Anxiety and depression started for me at a young age. My parents divorced at age seven which I’m sure was the start of the struggle to come. I was a pretty happy kid though, all things considered. After some time my mom moved my sister and I to another town. I tried my best to meet new friends and adapt but at age twelve, living with my mom wasn’t working out. My mom was about to be married for the third time by this point and had a lot going on. After a bit I decided to move in with my dad and his wife. I remember feeling pretty lonely and unwelcome, with many nights of crying myself to sleep. I began to settle in but still always had a looming feeling of being an outsider in my home. My dad and his new wife had four children who I loved being around, truly. I feel like they were good for my soul during that time of my life. I just wanted to feel accepted and wanted but never could quite get there at my dads. My step mom and I’s relationship has always been a rough one. Even to this day. I’ll spare the details.

One evening tensions were high and I decided I’d go back to live with my mom. A few days after living at my moms house I was abruptly sent to live with my aunt and uncle in Wyoming, while my mom tried to figure some things out in her own life. I was in shock! Why? I was a good kid. I wasn’t into things I shouldn’t have been. I got good grades, stayed out of trouble. It was mind baffling. While being there I experienced a whole new level of depression and anxiety that I had never felt before. I was living in their unfinished basement while working at their local gas station. Yes, a sixteen year old working by herself at a gas station. I lost about 15 pounds during this time period. (which was not good considering I am a small and petite person). My life felt so dark. I knew I needed out. I made some phone calls to family back home telling them I needed to come home. During this time my uncle caught on to me trying to get out of there and started taping my phone calls. Luckily, I figured out what was going on and began driving to the nearest payphone in town, which was just a few miles away from where I lived. I really did feel like I was in some movie, trying to escape.

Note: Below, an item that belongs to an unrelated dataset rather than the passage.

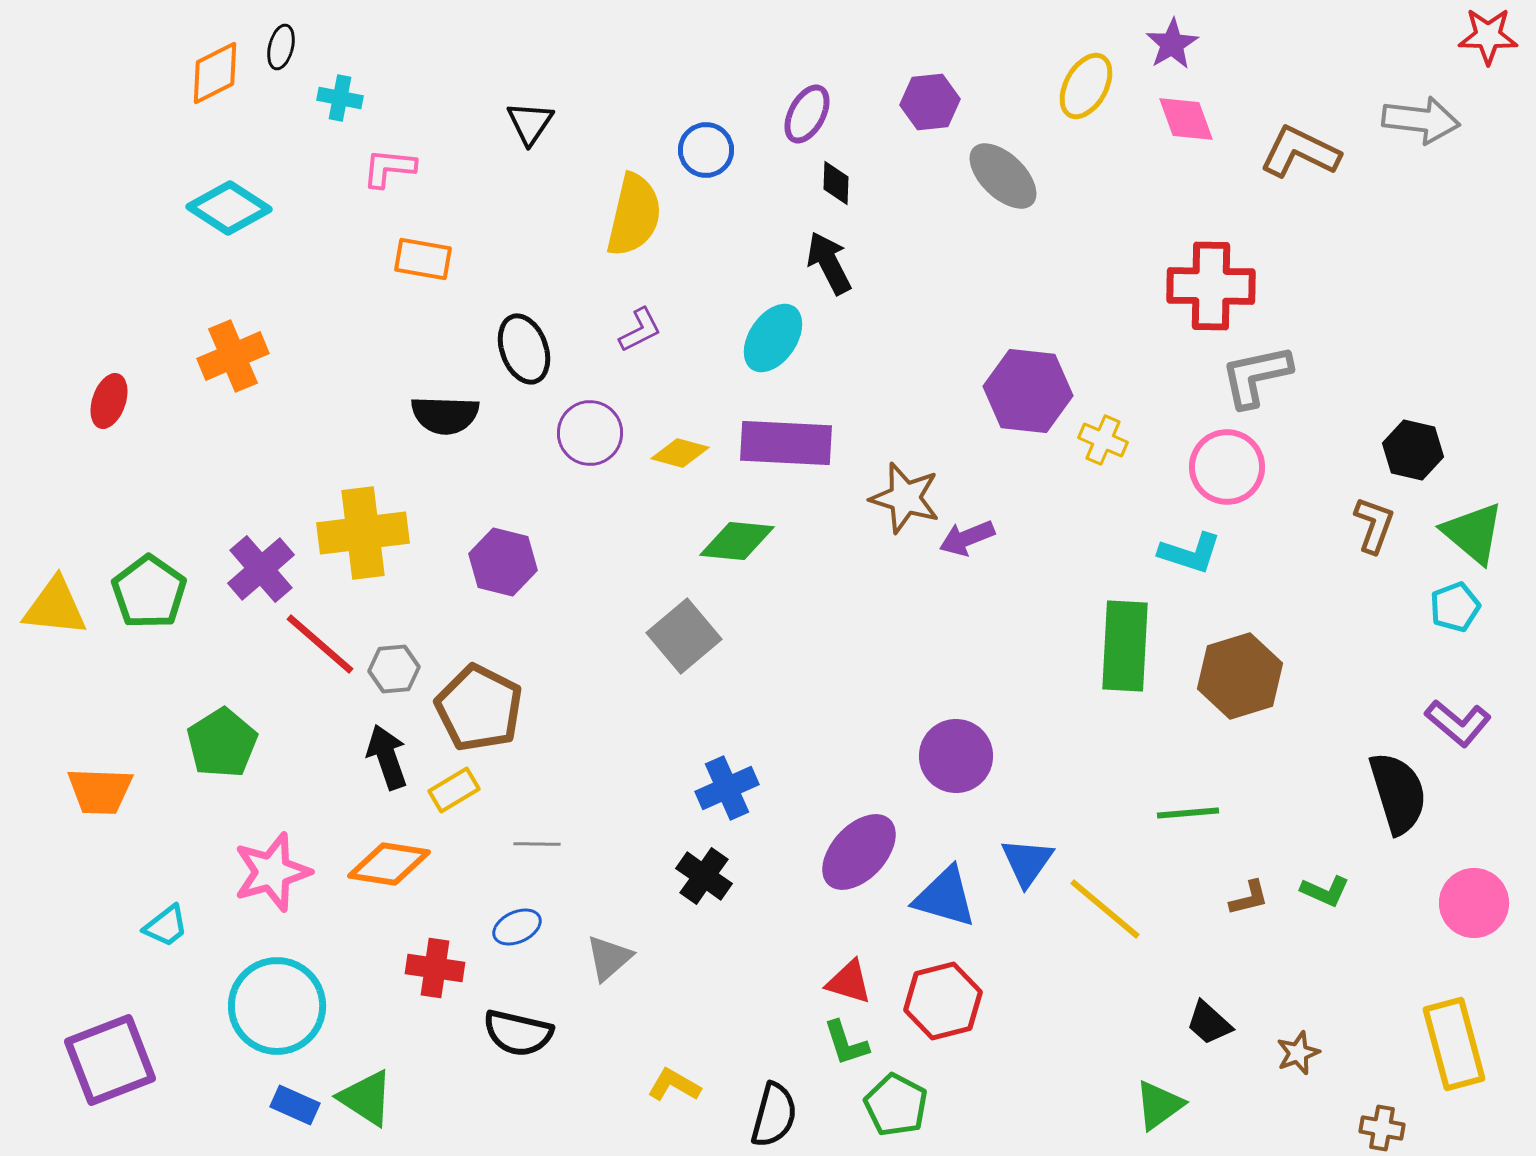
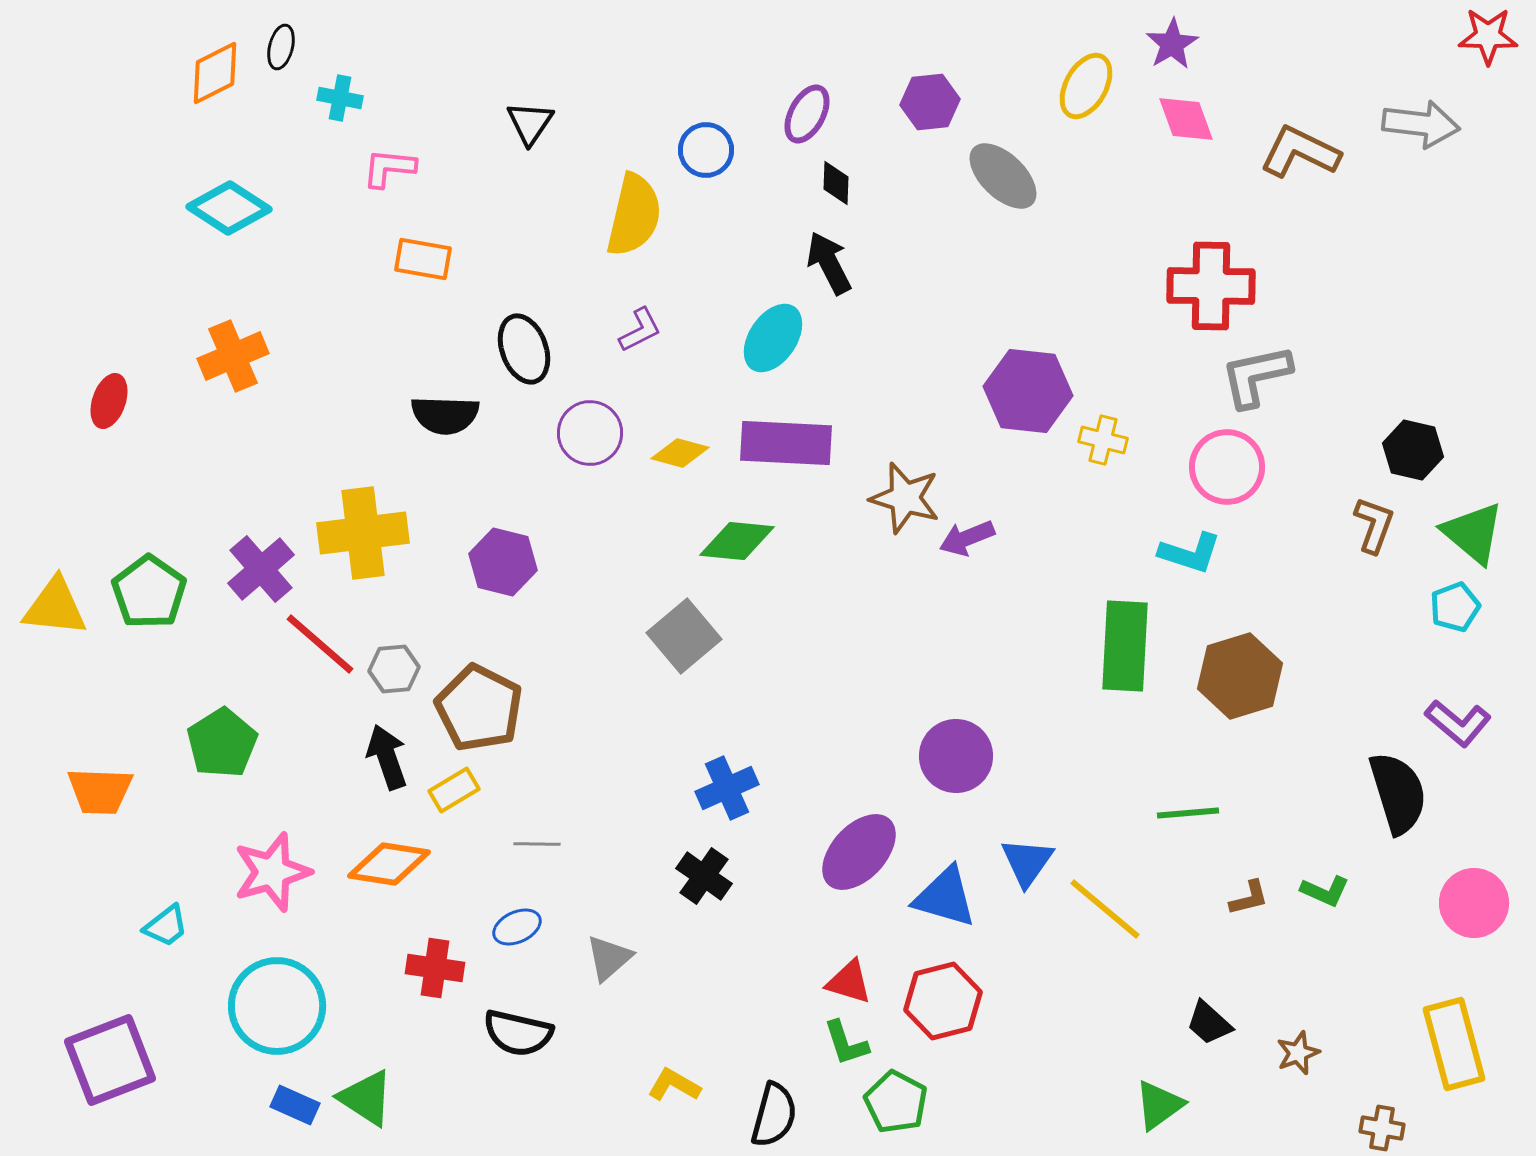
gray arrow at (1421, 120): moved 4 px down
yellow cross at (1103, 440): rotated 9 degrees counterclockwise
green pentagon at (896, 1105): moved 3 px up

One Sunday my dad drove into town and picked me up outside the church while myself and everyone else were there. We drove to my aunt and uncles house to get my things and as we pulled up to the house my aunts car was there. She had come home from church. Let’s just say things got really intense at that moment, I remember my skinny 85 pound body running as fast as I could to gather my things and throwing them into the car. We took off and decided to take the backroads, Once we made it to the point where the backroad met the main road there were cops waiting for us, My uncle had called the cops! This specific town in Wyoming is very small, everyone knows everyone. Luckily, my dad had custody of me and showed the officers the paperwork. Thank heavens, because if it hadn’t been for that, that wouldn’t have turned out in my favor.

 I finally arrived back home. I remember looking at myself in the mirror wondering who this physically ill and mentally drained person was. It took me some time but I immediately felt so much better being out of the circumstances I was in. 

There’s quite a bit of detail I left out about this stage of my life because a lot of it had to do with other people in my life. With me being a minor, the majority of my life was determined by the adults around me. I’m not sure they’d appreciate me airing all the dirty laundry, so I wont. I will add though, that I was a pretty good kid. I tried my best to do what was right and follow the rules around me.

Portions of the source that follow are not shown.